Frst Acquisitions
The National Library of Russia possesses the outstanding collection of valuable Hebrew manuscripts, numbering about 20,000 items, which ranks amongst the best collections in the world. The first Hebrew manuscript - the Scroll of Esther, was received in 1805 among items assembled by Piotr Dubrovsky, a former Secretary at the Russian embassy in France. By the middle of the 19th century, the Imperial Public Library (now the National Library of Russia) had only six Hebrew scrolls and codices (manuscripts in a book form).

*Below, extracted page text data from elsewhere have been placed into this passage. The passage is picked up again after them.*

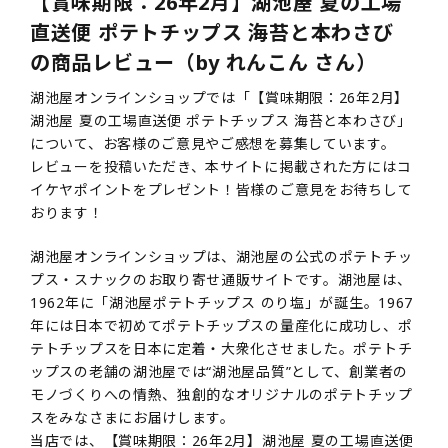
【賞味期限：26年2月】湖池屋 夏の工場
直送便 ポテトチップス 海苔と本わさび
の商品レビュー（by れんこん さん）
湖池屋オンラインショップでは「【賞味期限：26年2月】
湖池屋 夏の工場直送便 ポテトチップス 海苔と本わさび」
について、お客様のご意見やご感想を募集しています。
レビューを投稿いただき、本サイトに掲載された方にはコ
イケヤポイントをプレゼント！皆様のご意見をお待ちして
おります！
湖池屋オンラインショップは、湖池屋の公式のポテトチッ
プス・スナックのお取り寄せ通販サイトです。湖池屋は、
1962年に「湖池屋ポテトチップス のり塩」が誕生。1967
年には日本で初めてポテトチップスの量産化に成功し、ポ
テトチップスを日本に定着・大衆化させました。ポテトチ
ップスの老舗の湖池屋では“湖池屋品質”として、創業者の
モノづくりへの情熱、独創的なオリジナルのポテトチップ
スをみなさまにお届けします。
当店では、【賞味期限：26年2月】湖池屋 夏の工場直送便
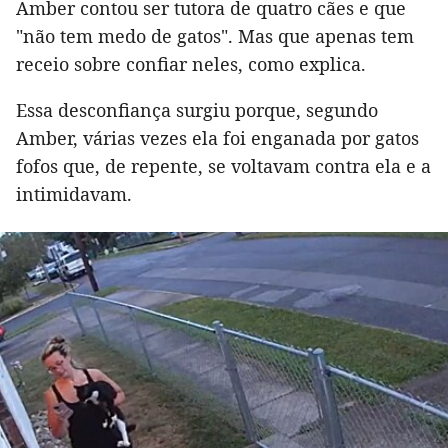
Amber contou ser tutora de quatro cães e que
"não tem medo de gatos". Mas que apenas tem
receio sobre confiar neles, como explica.
Essa desconfiança surgiu porque, segundo
Amber, várias vezes ela foi enganada por gatos
fofos que, de repente, se voltavam contra ela e a
intimidavam.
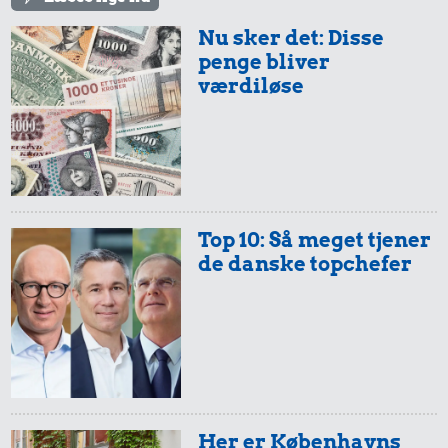
Nu sker det: Disse
penge bliver
værdiløse
Top 10: Så meget tjener
de danske topchefer
Her er Københavns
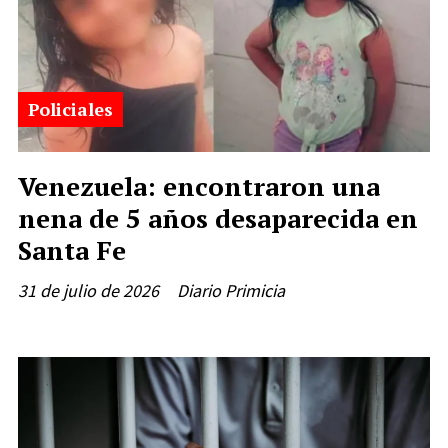
Policiales
Venezuela: encontraron una
nena de 5 años desaparecida en
Santa Fe
31 de julio de 2026
Diario Primicia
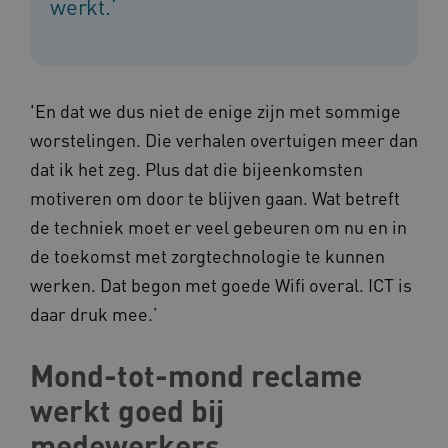
werkt.’
AWSALBCORS
Amazon.com Inc.
a594.kennispleingehandicaptensector.nl
'En dat we dus niet de enige zijn met sommige
worstelingen. Die verhalen overtuigen meer dan
dat ik het zeg. Plus dat die bijeenkomsten
UMB_SESSION
www.kennispleingehandicaptensector.nl
motiveren om door te blijven gaan. Wat betreft
de techniek moet er veel gebeuren om nu en in
de toekomst met zorgtechnologie te kunnen
ARRAffinitySameSite
Microsoft Corporation
werken. Dat begon met goede Wifi overal. ICT is
.www.kennispleingehandicaptensector.nl
daar druk mee.’
Mond-tot-mond reclame
werkt goed bij
medewerkers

In 1858, the library acquired 30 manuscripts in Hebrew, included in the celebrated collection of the Leipzig professor Constantine Tischendorf (1815–1874), who traveled across the Middle East in 1844-1853. Money for the purchase of this precious collection which consisted mainly of ancient Biblical Greek and Oriental manuscripts were given by the Russian Emperor Alexander II. A year later, the emperor also financed Tischendorf's third trip to the East. As a result of the trip, the holdings of the library were further enriched by 29 Hebrew books, among other items. Invited to describe the Karaite works, the notable collector Abraham Firkovich discovered that ten leaves in one codex were missing and, being the happy owner of these sheets, donated them to the Library from his private collection (Fig. 24).In 1861, according to an imperial order of Alexander II, part of the library of the Hermitage, belonged to the Russian tsars, including eight Jewish manuscripts, was transferred to the Imperial Public Library. The most valuable of them is a prayer book (Siddur) dated to 1480. The manuscript decorated with gold and coloured headpieces, vegetable and zoomorphic ornaments was created in Germany. This was the first Jewish illuminated codex in the Public Library. Along with it, finely decorated odes presented to the emperors Nicholas I (Fig. 28) and Alexander II came in the library.